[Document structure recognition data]
- - -
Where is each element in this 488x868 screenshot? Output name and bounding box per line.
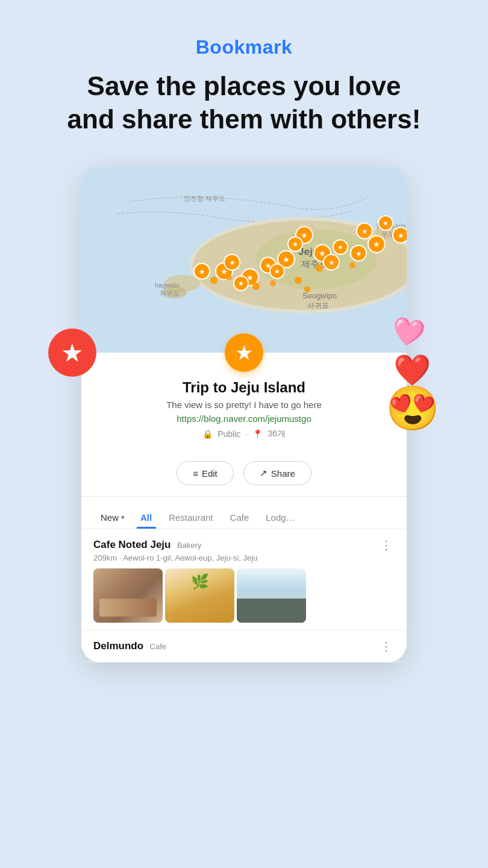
svg-text:★: ★ — [355, 250, 362, 258]
meta-dot: · — [245, 429, 248, 439]
bookmark-center-badge: ★ — [225, 333, 263, 372]
place-header: Cafe Noted Jeju Bakery ⋮ — [93, 539, 395, 551]
svg-text:차귀도: 차귀도 — [160, 289, 180, 297]
svg-text:★: ★ — [238, 280, 244, 287]
trip-title: Trip to Jeju Island — [99, 379, 389, 396]
svg-text:hagwido: hagwido — [155, 281, 180, 289]
more-icon-2[interactable]: ⋮ — [378, 640, 395, 652]
svg-text:서귀포: 서귀포 — [307, 301, 329, 310]
filter-tabs: New ▾ All Restaurant Cafe Lodg… — [81, 504, 407, 529]
location-count: 36개 — [267, 429, 286, 439]
tab-all[interactable]: All — [132, 509, 160, 529]
svg-text:★: ★ — [283, 255, 290, 264]
svg-text:★: ★ — [328, 259, 335, 267]
photo-1 — [93, 568, 163, 623]
edit-button[interactable]: ≡ Edit — [177, 461, 234, 485]
svg-point-56 — [270, 280, 276, 286]
edit-label: Edit — [202, 468, 217, 479]
svg-point-55 — [226, 274, 232, 280]
map-area: 인천항·제주도 Jejudo 제주도 Seogwipo 서귀포 Wudo Isl… — [81, 166, 407, 353]
location-icon: 📍 — [252, 429, 263, 439]
place-item: Cafe Noted Jeju Bakery ⋮ 209km · Aewol-r… — [81, 529, 407, 631]
page-label: Bookmark — [196, 36, 293, 58]
place-item-2: Delmundo Cafe ⋮ — [81, 631, 407, 662]
place-name-row-2: Delmundo Cafe — [93, 640, 166, 652]
share-button[interactable]: ↗ Share — [243, 461, 311, 485]
place-list: Cafe Noted Jeju Bakery ⋮ 209km · Aewol-r… — [81, 529, 407, 662]
trip-meta: 🔒 Public · 📍 36개 — [99, 429, 389, 439]
share-icon: ↗ — [260, 468, 267, 479]
trip-desc: The view is so pretty! I have to go here — [99, 400, 389, 410]
svg-text:Seogwipo: Seogwipo — [302, 291, 337, 300]
share-label: Share — [271, 468, 295, 479]
chevron-down-icon: ▾ — [121, 514, 125, 521]
headline: Save the places you love and share them … — [43, 69, 445, 136]
place-photos — [93, 568, 395, 623]
float-star-badge: ★ — [48, 329, 96, 377]
svg-text:★: ★ — [292, 241, 298, 248]
svg-point-53 — [304, 286, 310, 292]
photo-2 — [165, 568, 234, 623]
svg-text:★: ★ — [398, 231, 404, 240]
svg-text:★: ★ — [301, 231, 308, 240]
place-name: Cafe Noted Jeju — [93, 539, 170, 550]
star-icon: ★ — [61, 338, 84, 368]
svg-text:★: ★ — [373, 240, 380, 249]
more-icon[interactable]: ⋮ — [378, 539, 395, 551]
svg-point-58 — [349, 262, 355, 268]
new-label: New — [101, 512, 119, 523]
svg-text:★: ★ — [337, 244, 343, 251]
card-content: ★ Trip to Jeju Island The view is so pre… — [81, 353, 407, 662]
place-name-row: Cafe Noted Jeju Bakery — [93, 539, 201, 551]
svg-text:★: ★ — [229, 259, 236, 267]
svg-text:★: ★ — [319, 249, 326, 258]
svg-text:★: ★ — [361, 227, 368, 236]
svg-text:인천항·제주도: 인천항·제주도 — [184, 195, 225, 202]
visibility-label: Public — [217, 429, 240, 439]
lock-icon: 🔒 — [202, 429, 213, 439]
float-emoji: 😍 — [386, 383, 440, 434]
svg-text:★: ★ — [274, 268, 280, 275]
edit-icon: ≡ — [193, 468, 198, 479]
tab-lodge[interactable]: Lodg… — [257, 509, 303, 529]
divider — [81, 496, 407, 497]
place-header-2: Delmundo Cafe ⋮ — [93, 640, 395, 652]
svg-text:★: ★ — [199, 268, 205, 276]
filter-new[interactable]: New ▾ — [93, 509, 132, 529]
bookmark-star-icon: ★ — [235, 341, 253, 365]
photo-3 — [237, 568, 306, 623]
place-name-2: Delmundo — [93, 640, 143, 652]
svg-point-57 — [210, 277, 217, 284]
place-category-2: Cafe — [150, 642, 166, 651]
card-actions: ≡ Edit ↗ Share — [81, 461, 407, 485]
float-heart-top: 🩷 — [389, 314, 427, 351]
tab-restaurant[interactable]: Restaurant — [160, 509, 221, 529]
phone-card: 인천항·제주도 Jejudo 제주도 Seogwipo 서귀포 Wudo Isl… — [81, 166, 407, 662]
svg-point-59 — [316, 265, 323, 272]
trip-link[interactable]: https://blog.naver.com/jejumustgo — [99, 414, 389, 424]
tab-cafe[interactable]: Cafe — [222, 509, 258, 529]
place-category: Bakery — [177, 541, 201, 550]
place-address: 209km · Aewol-ro 1-gil, Aewol-eup, Jeju-… — [93, 553, 395, 562]
svg-text:★: ★ — [383, 219, 389, 227]
svg-point-52 — [295, 277, 302, 284]
svg-point-54 — [252, 283, 260, 290]
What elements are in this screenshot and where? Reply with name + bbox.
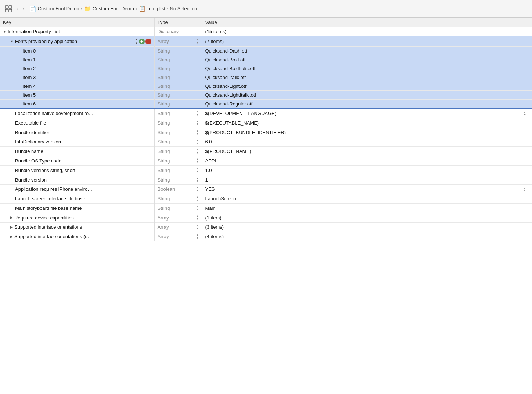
- - -
Assigned task: What lines in the entries contain "meta"? Report each one by copying it.

Output of the exercise:
meta-dot: · — [245, 429, 248, 439]
trip-meta: 🔒 Public · 📍 36개 — [99, 429, 389, 439]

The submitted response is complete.